The European Union’s H2020 programme and the Chinese Ministry of Science have been awarded €10m towards an EU-China partnership to improve food safety and fraud.
The Institute for Global Food Security at Queen’s University Belfast, Northern Ireland, will lead one of the world’s largest food safety projects, implemented in Europe and China.
The EU-China-Safe project will incorporate key players in the food industry, research organisations and governments across two of the world’s largest trading areas.
Professor Yongning Wu, chief scientist from the China National Center for Food Safety Risk Assessment and co-ordinator of Chinese efforts within the project, said: “The EU-China-Safe partnerships between two trading regions is of immense importance to help deliver safe and genuine food to all citizens.”
Food fraud manifests in various ways. In Europe in 2013, for example, horse meat was labelled and sold as beef; in 2014, illicit Chinese oil saw slaughterhouse waste and sewage used in cooking oil.

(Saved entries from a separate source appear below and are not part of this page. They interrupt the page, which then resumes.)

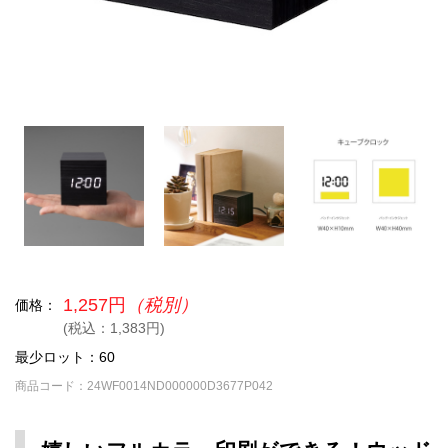
1,257円
（税別）
価格：
(税込：1,383円)
最少ロット：60
商品コード：24WF0014ND000000D3677P042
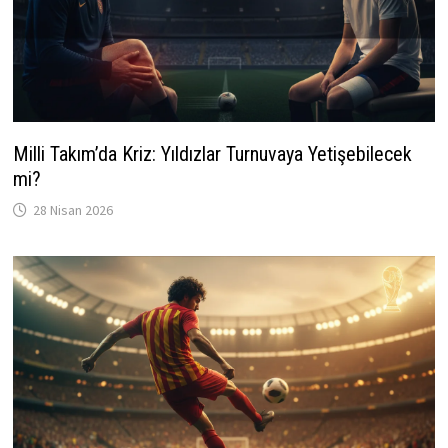
Milli Takım’da Kriz: Yıldızlar Turnuvaya Yetişebilecek
mi?
28 Nisan 2026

Reported cases of food fraud are increasing in occurrence on a global scale and is worth an estimated €46bn globally per year. An increasingly complex global food supply network increases the risks of serious foodborne illnesses.
EU-China-Safe aims to reduce food fraud and improve food safety through focusing on improving food legislation, food inspection and increasing access to information across both continents.

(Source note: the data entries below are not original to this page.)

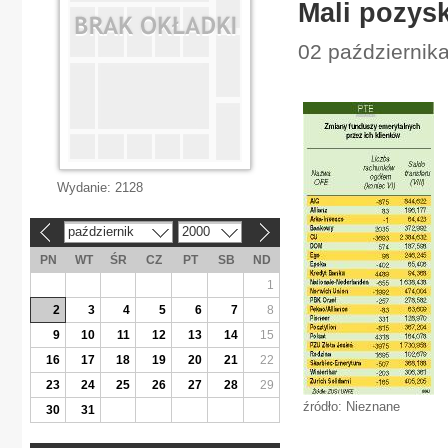
Mali pozysk
02 październik
Wydanie:
2128
październik
2000
«
»
PN
WT
ŚR
CZ
PT
SB
ND
1
2
3
4
5
6
7
8
9
10
11
12
13
14
15
16
17
18
19
20
21
22
23
24
25
26
27
28
29
źródło: Nieznane
30
31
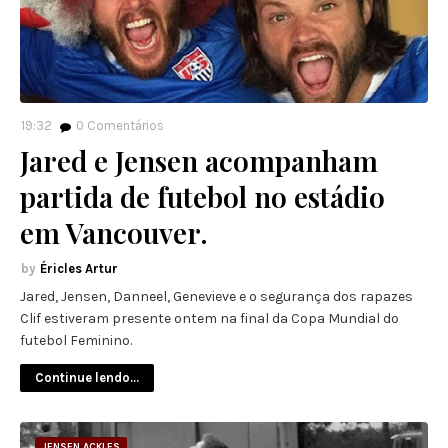
19:32
0
Comentários
Jared e Jensen acompanham
partida de futebol no estádio
em Vancouver.
Éricles Artur
Jared, Jensen, Danneel, Genevieve e o segurança dos rapazes
Clif estiveram presente ontem na final da Copa Mundial do
futebol Feminino.
Continue lendo...
JENSEN ACKLES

Pro-vice chancellor at Queen’s University and project co-ordinator Professor Chris Elliot added: “There is a pressing need to act internationally in response to emerging threats to food safety and fraud.
“Working as a coalition of 33 partners to share knowledge and maximise technologies will empower the food industry to provide safer, authentic food and will boost consumers’ confidence and facilitate the expansion of EU-China trade.”
The partnership involves 33 partners, including 15 in the EU and 18 in China.